Neil and his wife, Jane, had happily lived, worked, and raised their two sons in Birmingham for twenty years and knew the Lord had placed them there for his purposes. “But when [City to City] came to me and said, ‘London may be ready for something like this,’ we felt we had to consider it,” Neil said.

It wasn’t long before Neil and Jane decided God was calling them to London to attempt what seemed to be almost impossible: to start, serve, and strengthen 400 disciple-making, church-planting, gospel-centered churches across London.

God was calling them to London to attempt what seemed to be almost impossible: to start, serve, and strengthen 400 disciple-making, church-planting, gospel-centered churches across London.

According to studies cited on The London Project website, London is truly an international city, as almost four in ten of its nine million inhabitants were born outside the U.K. It is also a young city: the median age is 35.6, and 18 percent of Londoners are in their 20s. And it’s a growing city, which is expected to add two million people within 30 years. People around the world name London one of the most desirable large cities in the world, but it has the highest proportion of poverty in the U.K., and racial, ethnic, and religious strife bubbles up to the surface regularly.

London has a higher proportion of practicing Christians than the rest of Great Britain, and the number of churches in the city has been growing in recent years, but it would require “significant church planting” to reach “a tipping point of 10% of London’s population following Christ,” according to The London Project.

“The growth of the church in London has in so many ways been driven by diaspora, bringing a lively Christian faith with them,” says Neil. “However, we kept hearing pastors admit, ‘We are reaching our own people, but we don’t know how to reach London.’” Reaching center city skeptics with the gospel took a whole new skill set.

To address that need, The London Project seeks to build partnerships and cultivate collaboration between pastors and church leaders throughout the city. Evening receptions and dinners featuring special speakers attract 40 to 60 pastors from churches that primarily serve members from Korea, Africa, South Asia, the Middle East and other places. Neil says these events are strengthening church leaders in all these communities and encouraging them to work together to spread the gospel in London.

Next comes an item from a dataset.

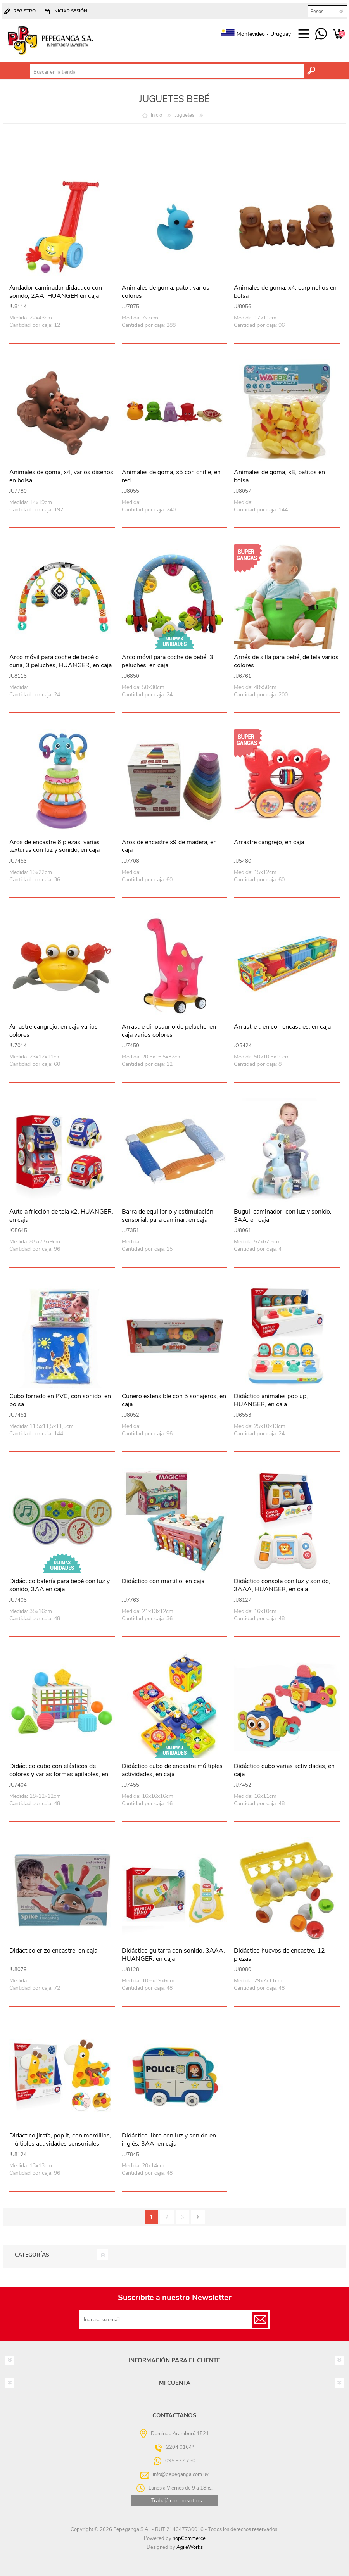 This screenshot has width=349, height=2576. I want to click on 2204 0164*, so click(180, 2446).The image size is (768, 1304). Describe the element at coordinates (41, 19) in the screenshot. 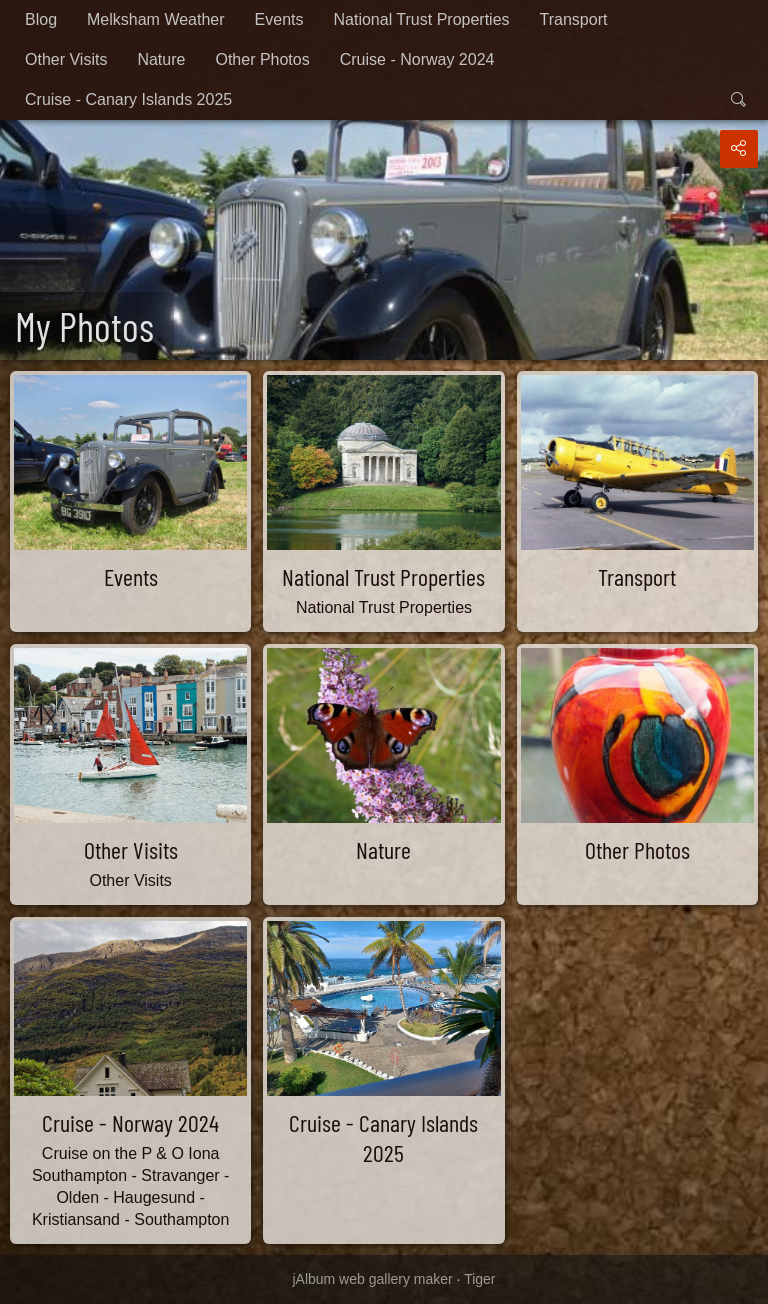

“We work with 250 churches from over 50 nations,” he said. “We have pastors who have been ministering for years who have never seen this kind of networking before.”

The London Project hosts training covering topics like Culture and Context and Gospel Fluency and a two-year program called “Incubator” that equips church planters for urban ministry. They hold special events, such as the recent “Together for London” celebration where 350 leaders gathered to celebrate the diversity of the London Church and to strategize on how to reach all 32 boroughs.

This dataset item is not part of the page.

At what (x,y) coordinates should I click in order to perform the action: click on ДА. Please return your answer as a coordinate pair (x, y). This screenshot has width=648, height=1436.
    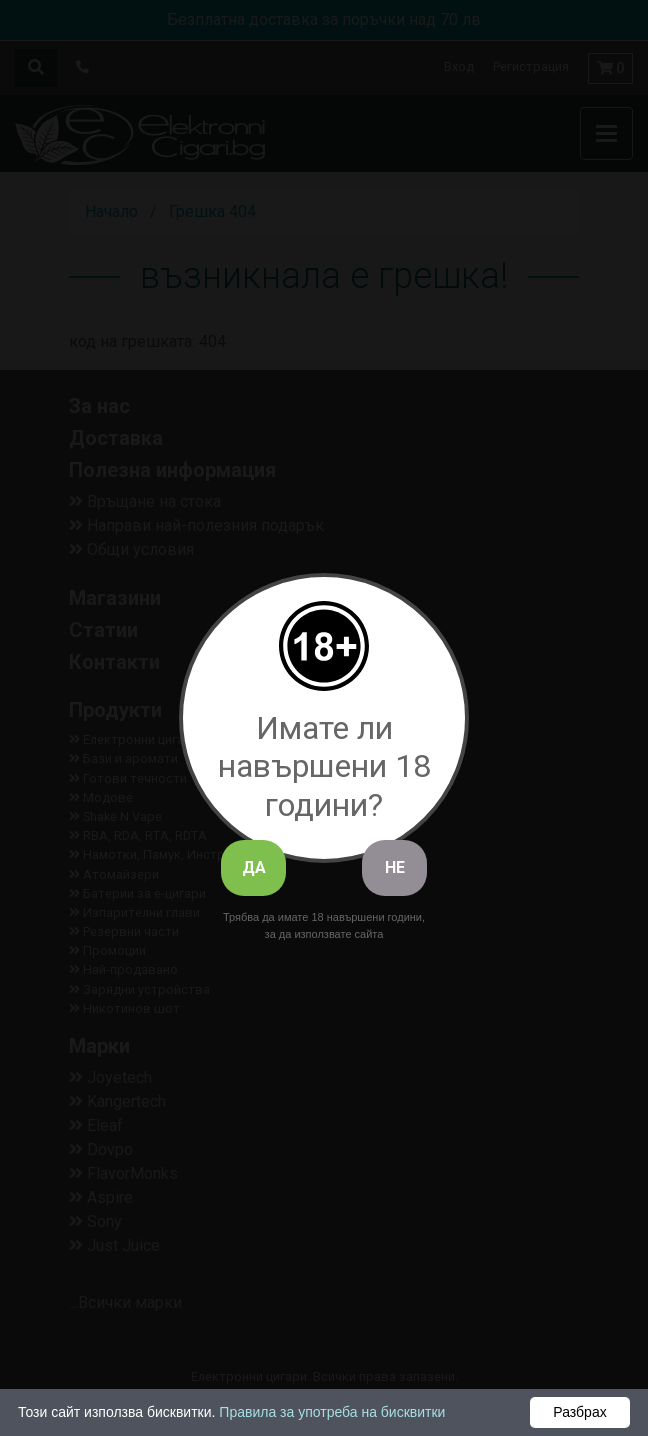
    Looking at the image, I should click on (254, 867).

Despite the significant impact of the COVID pandemic, The London Project has flourished in its first four years. Neil believes the disruptions of the pandemic and recent ethnic and religious tensions bring a certain timeliness to the efforts of The London Project.

“The world had no answer for bringing communities together,” he said. “But the church has that opportunity to manifest the power of the gospel to reconcile these communities.”